Peru: Geschichte

Vorzeit

Die Besiedlung des mittelamerikanischen Gebiets erfolgte vermutlich um 24.000 v. Chr. im heutigen Mexiko. Zahlreiche Funde aus dem nordöstlichen mexikanischen Hochland zeugen von einer Sammelwirtschaft, die ab dem fünften Jahrtausend v. Chr. in den Anbau von Kulturpflanzen überging. 2.000 v. Chr. entstanden sesshafte Bodenbaukulturen mit kleinen Dorfgemeinschaften. Angebaut wurden vor allem Mais, Bohnen, Kürbis und Chili.

Südamerika wurde vom Norden her über die zentralamerikanische Landbrücke besiedelt. Gesichert sind Funde aus der Zeit 7.000 bis 12.000 v. Chr. aus dem heutigen Peru. Als älteste südamerikanische Kultur auf der Basis von Feldbau gilt die Kultur von Huaca Prieta. Seit etwa 6.000 v. Chr. lassen sich im mittelandischen Hochland von Ayacucho Kulturpflanzen nachweisen. Zwischen 12.000 und 300 v. Chr. dehnte sich die Chavínkultur in Südamerika aus. Ihr Zeichen war die Verehrung einer Jaguargottheit. In diese Zeit fällt auch die beginnende Bearbeitung von Metallen. Kunst und handwerkliche Fähigkeiten entwickelten sich besonders in den Kulturen von Paracas Necrópolis, Mochica, Nazca und Tiahuanaco in der sogenannten klassischen Periode bis 600 n. Chr.
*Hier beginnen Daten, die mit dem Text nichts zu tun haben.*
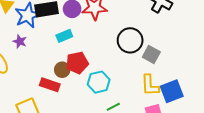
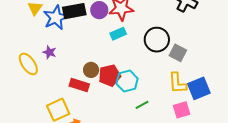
cyan rectangle: (64, 36) -> (118, 34), moved
purple star: (20, 41) -> (49, 52), moved
red pentagon: (77, 63) -> (110, 75), moved

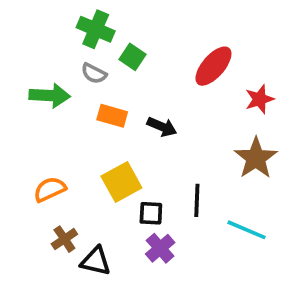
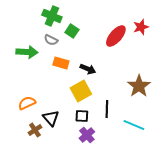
red star: (259, 99) -> (141, 27), moved
yellow square: (121, 182) -> (81, 91), moved
black triangle: (96, 261) -> (51, 118), moved, turned 36

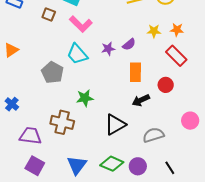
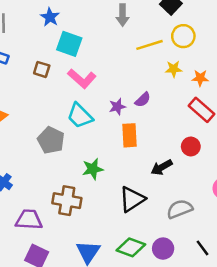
yellow star: (154, 31) -> (174, 69), moved
orange rectangle: (135, 72) -> (129, 135), moved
Anschließend entstand das Königreich der Chimú. Dieses Volk wurde um 1450 von den Inkas unterworfen. Ihr Gebiet wurde Teil des riesigen Inka-Reiches, das in nur 100 Jahren (1438 - 1532) errichtet worden war und sich vom Hochland Perus und Ecuadors über Südkolumbien bis weit nach Chile hinein erstreckte. Die Inka waren ein Indianervolk der Ketschuasprachgruppe. Die Gründung des Inka-Reiches erfolgte etwa um 1200 n. Chr. durch den legendäre Manko Cápac, der angeblich seinen Stamm vom Titicacasee nach Cusco führte. Die Stadt wurde Metropole eines modernen Zentralstaates. Das Reich der Inka umfasste vermutlich mehr als 12 Millionen Menschen in über einhundert ethnischen Gruppen. 20.000 Kilometer befestigte Straßen und präzise Steinarchitektur zeugen von beeindruckenden handwerklichen Fähigkeiten und organisatorischen Leistungen. Der Staatsaufbau war auf den Priesterkönig ausgerichtet, der als Sohn des Sonnengottes (Inti) angesehen wurde. Unter ihm standen die Priesterkaste und der Adel.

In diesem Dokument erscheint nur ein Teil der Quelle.